8 En twee, drie steden togen om tot een stad, opdat zij water mochten drinken, maar werden niet verzadigd; nochtans hebt gij u niet bekeerd tot Mij, spreekt de HEERE.
Deux, trois villes sont allées vers une autre pour boire de l’eau, Et elles n’ont point apaisé leur soif.

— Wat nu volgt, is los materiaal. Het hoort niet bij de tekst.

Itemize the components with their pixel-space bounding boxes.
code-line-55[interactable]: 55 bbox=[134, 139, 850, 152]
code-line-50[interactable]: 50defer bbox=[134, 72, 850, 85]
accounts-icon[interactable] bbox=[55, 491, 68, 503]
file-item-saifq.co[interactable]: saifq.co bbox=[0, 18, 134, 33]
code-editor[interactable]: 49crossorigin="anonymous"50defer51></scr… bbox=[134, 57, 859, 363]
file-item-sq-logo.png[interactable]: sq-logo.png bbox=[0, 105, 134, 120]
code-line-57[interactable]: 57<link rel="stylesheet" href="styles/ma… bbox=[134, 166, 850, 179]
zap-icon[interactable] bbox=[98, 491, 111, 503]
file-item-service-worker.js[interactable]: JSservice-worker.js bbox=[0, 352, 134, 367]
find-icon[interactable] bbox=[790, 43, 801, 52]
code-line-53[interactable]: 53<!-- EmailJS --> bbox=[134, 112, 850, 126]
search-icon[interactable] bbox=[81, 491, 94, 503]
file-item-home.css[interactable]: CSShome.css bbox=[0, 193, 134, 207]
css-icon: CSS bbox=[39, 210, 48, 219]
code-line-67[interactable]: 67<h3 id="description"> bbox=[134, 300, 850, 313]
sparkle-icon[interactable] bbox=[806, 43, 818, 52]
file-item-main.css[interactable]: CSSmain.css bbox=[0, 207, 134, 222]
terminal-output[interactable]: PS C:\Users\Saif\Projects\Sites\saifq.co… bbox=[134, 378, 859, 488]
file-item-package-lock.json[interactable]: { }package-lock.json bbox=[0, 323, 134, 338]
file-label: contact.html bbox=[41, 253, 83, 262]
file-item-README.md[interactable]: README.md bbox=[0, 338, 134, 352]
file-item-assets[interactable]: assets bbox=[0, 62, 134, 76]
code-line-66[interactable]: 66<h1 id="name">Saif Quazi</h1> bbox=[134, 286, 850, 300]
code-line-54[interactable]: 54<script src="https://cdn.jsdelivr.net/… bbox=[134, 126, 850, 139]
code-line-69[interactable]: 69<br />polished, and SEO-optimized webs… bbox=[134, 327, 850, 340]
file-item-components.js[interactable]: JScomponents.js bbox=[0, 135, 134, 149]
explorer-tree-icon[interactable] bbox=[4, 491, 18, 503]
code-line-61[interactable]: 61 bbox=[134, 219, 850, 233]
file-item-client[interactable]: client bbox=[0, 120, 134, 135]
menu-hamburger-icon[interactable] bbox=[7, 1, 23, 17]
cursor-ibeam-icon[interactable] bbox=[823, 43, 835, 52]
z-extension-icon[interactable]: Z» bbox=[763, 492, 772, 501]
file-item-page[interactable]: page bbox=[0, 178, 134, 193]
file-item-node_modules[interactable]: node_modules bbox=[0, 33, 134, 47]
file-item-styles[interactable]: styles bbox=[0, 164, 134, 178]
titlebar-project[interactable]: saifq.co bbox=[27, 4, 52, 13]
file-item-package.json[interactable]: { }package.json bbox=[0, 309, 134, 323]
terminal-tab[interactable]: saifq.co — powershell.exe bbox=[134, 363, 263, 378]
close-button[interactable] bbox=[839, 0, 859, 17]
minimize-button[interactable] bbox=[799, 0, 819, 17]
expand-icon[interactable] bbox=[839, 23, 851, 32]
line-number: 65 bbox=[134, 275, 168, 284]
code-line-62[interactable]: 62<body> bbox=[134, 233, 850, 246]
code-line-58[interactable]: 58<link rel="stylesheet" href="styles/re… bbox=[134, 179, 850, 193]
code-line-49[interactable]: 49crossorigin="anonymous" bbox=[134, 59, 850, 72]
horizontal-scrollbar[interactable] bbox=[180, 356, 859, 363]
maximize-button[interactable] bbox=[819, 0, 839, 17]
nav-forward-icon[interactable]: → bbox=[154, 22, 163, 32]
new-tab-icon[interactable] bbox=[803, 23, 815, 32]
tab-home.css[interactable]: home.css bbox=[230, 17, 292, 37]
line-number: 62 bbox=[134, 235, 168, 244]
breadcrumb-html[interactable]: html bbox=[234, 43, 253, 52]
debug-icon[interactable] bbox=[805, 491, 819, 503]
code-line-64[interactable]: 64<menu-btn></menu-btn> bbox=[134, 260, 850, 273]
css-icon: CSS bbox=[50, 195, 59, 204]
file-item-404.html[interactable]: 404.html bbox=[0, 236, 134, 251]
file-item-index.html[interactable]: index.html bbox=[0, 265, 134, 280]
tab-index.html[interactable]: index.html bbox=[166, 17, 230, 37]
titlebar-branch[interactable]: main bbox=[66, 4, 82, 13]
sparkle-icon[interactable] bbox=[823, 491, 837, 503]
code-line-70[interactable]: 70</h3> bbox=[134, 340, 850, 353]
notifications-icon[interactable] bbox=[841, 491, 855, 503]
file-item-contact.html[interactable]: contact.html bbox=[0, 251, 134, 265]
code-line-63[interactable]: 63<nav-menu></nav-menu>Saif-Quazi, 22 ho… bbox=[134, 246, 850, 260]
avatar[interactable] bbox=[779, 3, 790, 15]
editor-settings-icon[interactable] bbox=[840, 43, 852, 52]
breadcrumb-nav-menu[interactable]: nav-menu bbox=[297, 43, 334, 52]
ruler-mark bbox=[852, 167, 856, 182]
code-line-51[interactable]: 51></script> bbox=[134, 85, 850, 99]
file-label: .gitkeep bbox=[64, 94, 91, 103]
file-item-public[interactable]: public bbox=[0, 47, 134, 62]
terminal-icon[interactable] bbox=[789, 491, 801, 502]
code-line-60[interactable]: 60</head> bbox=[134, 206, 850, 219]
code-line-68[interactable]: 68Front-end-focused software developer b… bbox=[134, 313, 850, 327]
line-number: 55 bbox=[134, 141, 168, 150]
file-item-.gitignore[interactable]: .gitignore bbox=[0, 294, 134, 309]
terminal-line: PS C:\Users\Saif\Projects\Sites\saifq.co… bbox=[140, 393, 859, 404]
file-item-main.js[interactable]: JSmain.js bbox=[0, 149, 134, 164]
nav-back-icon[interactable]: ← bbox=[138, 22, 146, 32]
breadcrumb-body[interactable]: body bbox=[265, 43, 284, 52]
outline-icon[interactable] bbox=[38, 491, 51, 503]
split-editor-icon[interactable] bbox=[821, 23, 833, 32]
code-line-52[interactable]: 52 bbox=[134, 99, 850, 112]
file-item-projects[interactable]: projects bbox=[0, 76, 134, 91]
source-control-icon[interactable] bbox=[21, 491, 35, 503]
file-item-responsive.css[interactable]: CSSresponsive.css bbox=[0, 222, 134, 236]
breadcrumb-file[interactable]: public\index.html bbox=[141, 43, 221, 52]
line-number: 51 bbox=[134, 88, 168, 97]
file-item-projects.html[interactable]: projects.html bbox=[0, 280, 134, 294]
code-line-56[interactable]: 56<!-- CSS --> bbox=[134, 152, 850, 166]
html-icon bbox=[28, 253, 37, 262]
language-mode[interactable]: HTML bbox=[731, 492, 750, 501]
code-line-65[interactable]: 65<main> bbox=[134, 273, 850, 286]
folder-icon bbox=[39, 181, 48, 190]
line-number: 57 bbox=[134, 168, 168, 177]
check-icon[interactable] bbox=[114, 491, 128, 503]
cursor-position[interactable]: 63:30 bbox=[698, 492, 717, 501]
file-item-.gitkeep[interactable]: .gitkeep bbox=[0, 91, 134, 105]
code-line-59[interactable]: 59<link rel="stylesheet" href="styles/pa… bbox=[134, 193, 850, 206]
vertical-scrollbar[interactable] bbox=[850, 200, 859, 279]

Malgré cela, vous n’êtes pas revenus à moi, dit l’Éternel.
9 Ik heb ulieden geslagen met brandkoren en met honigdauw; de veelheid uwer hoven, en uwer wijngaarden, en uwer vijgebomen, en uwer olijfbomen at de rups op; nochtans hebt gij u niet bekeerd tot Mij, spreekt de HEERE.

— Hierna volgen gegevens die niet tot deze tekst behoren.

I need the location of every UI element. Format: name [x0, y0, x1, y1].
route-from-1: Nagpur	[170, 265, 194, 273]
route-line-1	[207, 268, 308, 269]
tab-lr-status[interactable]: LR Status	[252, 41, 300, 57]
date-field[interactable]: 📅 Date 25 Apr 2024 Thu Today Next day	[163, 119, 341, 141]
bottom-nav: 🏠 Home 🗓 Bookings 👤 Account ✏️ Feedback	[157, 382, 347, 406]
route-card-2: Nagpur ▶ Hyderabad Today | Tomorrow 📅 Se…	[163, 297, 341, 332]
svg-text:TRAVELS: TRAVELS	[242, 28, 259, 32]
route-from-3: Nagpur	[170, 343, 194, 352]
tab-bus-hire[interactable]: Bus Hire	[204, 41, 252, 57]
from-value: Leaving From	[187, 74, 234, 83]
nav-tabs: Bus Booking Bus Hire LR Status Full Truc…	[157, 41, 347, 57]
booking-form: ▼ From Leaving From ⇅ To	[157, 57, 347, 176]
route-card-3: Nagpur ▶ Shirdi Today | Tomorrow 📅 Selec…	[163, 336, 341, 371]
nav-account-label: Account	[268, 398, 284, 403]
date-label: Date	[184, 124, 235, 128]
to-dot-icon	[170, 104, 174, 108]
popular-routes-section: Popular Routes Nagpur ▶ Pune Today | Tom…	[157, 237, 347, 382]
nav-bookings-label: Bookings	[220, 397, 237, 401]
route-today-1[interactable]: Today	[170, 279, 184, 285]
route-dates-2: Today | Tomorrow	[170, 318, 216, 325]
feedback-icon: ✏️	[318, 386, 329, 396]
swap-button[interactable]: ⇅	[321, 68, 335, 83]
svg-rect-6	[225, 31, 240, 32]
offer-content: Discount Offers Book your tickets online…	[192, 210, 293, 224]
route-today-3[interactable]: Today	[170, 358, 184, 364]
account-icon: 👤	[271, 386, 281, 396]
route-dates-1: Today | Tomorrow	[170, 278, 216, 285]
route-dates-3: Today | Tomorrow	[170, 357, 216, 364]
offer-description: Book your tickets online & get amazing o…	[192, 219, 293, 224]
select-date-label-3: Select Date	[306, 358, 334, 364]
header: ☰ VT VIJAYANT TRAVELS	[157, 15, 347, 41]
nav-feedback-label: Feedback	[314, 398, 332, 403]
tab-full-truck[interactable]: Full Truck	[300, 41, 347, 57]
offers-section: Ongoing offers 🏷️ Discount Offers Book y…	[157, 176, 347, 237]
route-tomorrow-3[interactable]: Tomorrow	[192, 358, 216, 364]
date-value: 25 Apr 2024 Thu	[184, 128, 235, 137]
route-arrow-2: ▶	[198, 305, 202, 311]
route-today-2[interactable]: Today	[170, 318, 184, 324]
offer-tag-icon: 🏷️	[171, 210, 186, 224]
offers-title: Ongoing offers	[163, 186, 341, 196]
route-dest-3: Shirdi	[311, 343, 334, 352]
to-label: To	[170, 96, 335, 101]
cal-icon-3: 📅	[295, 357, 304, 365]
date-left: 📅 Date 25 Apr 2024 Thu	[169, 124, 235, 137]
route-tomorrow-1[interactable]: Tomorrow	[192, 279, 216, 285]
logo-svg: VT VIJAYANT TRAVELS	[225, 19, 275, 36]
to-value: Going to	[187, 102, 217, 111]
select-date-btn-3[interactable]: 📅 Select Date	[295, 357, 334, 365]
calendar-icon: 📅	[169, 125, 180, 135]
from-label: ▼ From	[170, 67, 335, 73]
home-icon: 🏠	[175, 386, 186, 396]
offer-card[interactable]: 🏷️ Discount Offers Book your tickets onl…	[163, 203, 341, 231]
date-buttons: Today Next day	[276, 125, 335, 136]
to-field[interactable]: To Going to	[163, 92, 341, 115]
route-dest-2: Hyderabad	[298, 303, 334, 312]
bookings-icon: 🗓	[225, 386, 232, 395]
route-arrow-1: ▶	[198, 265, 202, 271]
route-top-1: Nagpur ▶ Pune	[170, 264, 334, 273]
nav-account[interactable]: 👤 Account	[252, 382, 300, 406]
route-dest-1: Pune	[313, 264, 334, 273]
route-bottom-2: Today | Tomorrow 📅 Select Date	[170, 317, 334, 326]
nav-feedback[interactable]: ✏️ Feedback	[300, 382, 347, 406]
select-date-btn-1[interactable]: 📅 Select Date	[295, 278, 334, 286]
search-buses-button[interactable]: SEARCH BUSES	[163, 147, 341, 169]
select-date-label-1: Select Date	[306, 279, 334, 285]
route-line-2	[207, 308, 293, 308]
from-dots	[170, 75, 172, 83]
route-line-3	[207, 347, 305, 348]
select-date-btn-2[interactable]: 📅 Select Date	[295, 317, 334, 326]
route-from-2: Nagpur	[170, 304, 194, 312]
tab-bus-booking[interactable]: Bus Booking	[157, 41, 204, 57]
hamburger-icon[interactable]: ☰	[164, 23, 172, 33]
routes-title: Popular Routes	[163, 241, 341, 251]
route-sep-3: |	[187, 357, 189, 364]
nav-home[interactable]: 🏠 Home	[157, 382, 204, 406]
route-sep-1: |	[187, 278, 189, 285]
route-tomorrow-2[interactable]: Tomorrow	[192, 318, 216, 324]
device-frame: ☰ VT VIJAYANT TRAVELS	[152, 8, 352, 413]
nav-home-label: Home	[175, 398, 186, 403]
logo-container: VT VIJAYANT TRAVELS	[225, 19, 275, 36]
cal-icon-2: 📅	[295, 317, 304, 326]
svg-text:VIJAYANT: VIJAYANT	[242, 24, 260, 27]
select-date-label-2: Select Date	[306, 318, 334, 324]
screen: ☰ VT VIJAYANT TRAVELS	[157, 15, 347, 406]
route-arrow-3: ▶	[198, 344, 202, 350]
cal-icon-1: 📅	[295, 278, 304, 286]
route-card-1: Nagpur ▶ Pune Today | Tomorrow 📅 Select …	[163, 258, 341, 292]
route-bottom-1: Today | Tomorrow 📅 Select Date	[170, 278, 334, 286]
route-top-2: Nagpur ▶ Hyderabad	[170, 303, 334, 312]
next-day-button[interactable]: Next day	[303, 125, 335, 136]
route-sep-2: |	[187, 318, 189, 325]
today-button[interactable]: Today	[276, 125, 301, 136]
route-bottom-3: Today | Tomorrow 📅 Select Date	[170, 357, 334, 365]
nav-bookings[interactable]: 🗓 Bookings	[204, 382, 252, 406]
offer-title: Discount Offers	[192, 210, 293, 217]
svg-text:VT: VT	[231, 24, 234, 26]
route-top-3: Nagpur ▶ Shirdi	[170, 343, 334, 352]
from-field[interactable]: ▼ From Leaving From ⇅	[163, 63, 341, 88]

Je vous ai frappés par la rouille et par la nielle; Vos nombreux jardins, vos vignes, vos figuiers et vos oliviers Ont été dévorés par les sauterelles. Malgré cela, vous n’êtes pas revenus à moi, dit l’Éternel.

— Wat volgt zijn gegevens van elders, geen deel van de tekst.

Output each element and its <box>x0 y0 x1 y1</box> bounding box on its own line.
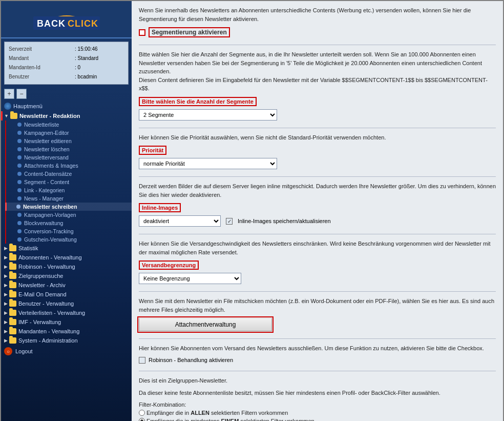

10 Ik heb de pestilentie onder ulieden gezonden, naar de wijze van Egypte; Ik heb uw jongelingen door het zwaard gedood, en uw paarden gevankelijk laten wegvoeren; en Ik heb den stank uwer heirlegeren zelfs in uw neus doen opgaan; nochtans hebt gij u niet bekeerd tot Mij, spreekt de HEERE.
J’ai envoyé parmi vous la peste, comme en Égypte; J’ai tué vos jeunes gens par l’épée, Et laissé prendre vos chevaux; J’ai fait monter à vos narines l’infection de votre camp. Malgré cela, vous n’êtes pas revenus à moi, dit l’Éternel.
11 Ik heb sommigen onder ulieden omgekeerd, gelijk God Sodom en Gomorra omkeerde, u, die waart als een vuurbrand, dat uit den brand gered is; nochtans hebt gij u niet bekeerd tot Mij, spreekt de HEERE.
Je vous ai bouleversés, Comme Sodome et Gomorrhe, que Dieu détruisit; Et vous avez été comme un tison arraché de l’incendie. Malgré cela, vous n’êtes pas revenus à moi, dit l’Éternel…
12 Daarom zal Ik u alzo doen, o Israel! omdat Ik u dan dit doen zal, zo schik u, o Israel! om uw God te ontmoeten.
C’est pourquoi je te traiterai de la même manière, Israël; Et puisque je te traiterai de la même manière, Prépare-toi à la rencontre de ton Dieu, ô Israël!
13 Want zie, Die de bergen formeert, en den wind schept, en den mens bekend maakt, wat zijn gedachte zij, Die den dageraad duisternis maakt, en op de hoogten der aarde treedt, HEERE, God der heirscharen, is Zijn Naam.
Car voici celui qui a formé les montagnes et créé le vent, Et qui fait connaître à l’homme ses pensées, Celui qui change l’aurore en ténèbres, Et qui marche sur les hauteurs de la terre: Son nom est l’Éternel, le Dieu des armées.